Initially the maps were solely for personal purposes, but later they caught on with my friends. I was also coaching children from underprivileged backgrounds and those with learning disabilities and found that they were able to understand and memorise things much better using this technique. Those were the early years and it was in the 1960s that Mind Maps became officially public.
QHow do Mind Maps aid learning?
Mind Maps help build on one central idea by using a variety of mediums ranging from colours, images and numbers to logic, rhythm and spatial awareness. Over the years, I've found that everybody is fundamentally arty and even the most linear-thinker often ends up using shading and other such artistic means in creating their Mind Maps and prioritising information. As such, Mind Maps simplify information and help in building upon ideas. As such, they can be applied to every form of learning, from brainstorming, to memorising, note-taking, exam revision and preparing a framework for essays.
Q Many education systems today involve a high amount of rote learning. According to you, Mind Maps may help them memorise better, but do you think a memory-based learning system is any good?
Memory and rote learning are two different things.

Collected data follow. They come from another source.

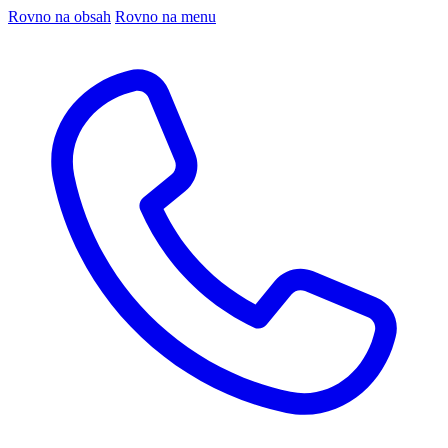
Rovno na obsah
Rovno na menu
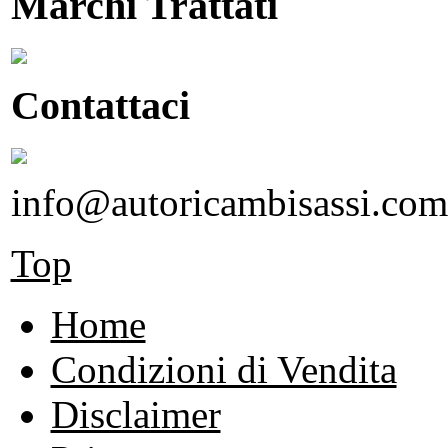
Marchi Trattati
Contattaci
info@autoricambisassi.com
Top
Home
Condizioni di Vendita
Disclaimer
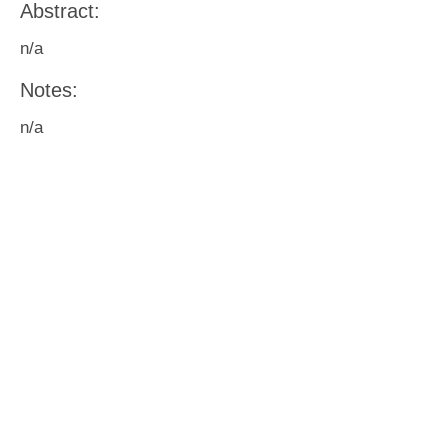
Abstract:
n/a
Notes:
n/a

Rote learning is a very linear, repetitive, dull and boring way of trying to put something into your mind. Things that have been learnt through rote learning usually go into the short-term memory and are forgotten almost as soon as their purpose is over. Students who try and rote learn things will usually forget most of the learnt matter almost as soon as the exam is over. Memory on the other hand is a rich, vivid, image-filled network of things that are learnt by establishing links and associations. Hence, things that are memorised stay in the mind for much longer.
Given this premise, any education system that encourages rote learning is reducing the capacity of the learner. Such a system is not brain-friendly. An ideal education system is one that encourages students to think, create and remember. It teaches them to learn, how to learn.
Q'Learn how to learn', could you elaborate on that phrase?
There are two ways of educating people. One is to command them to learn all there is to learn and the other is to first teach them how to learn and then let them learn whatever there is to learn. Isn't the second system more ideal? It is bestowing upon students the skill of learning effectively so that they can learn all they have to. However, the first option, that is more commonplace, simply commands students to learn without giving them the requisite skills for effective learning. That's the problem with our education system today.
QCan you provide some tips for students to learn better?
I think the first thing for students to do is to inculcate a positive attitude towards studies. Learning is not hard; we make it hard by making it a chore. It's always the same old hard desks, black boards, long notes on huge, lined sheets of paper and the same old black and blue coloured pens. These things are monotonous. They make our mind switch off. As such, simple alterations like using blank papers and differently coloured pens can enhance learning. Also shortening notes by using imagery to portray ideas also eases the burden on our mind.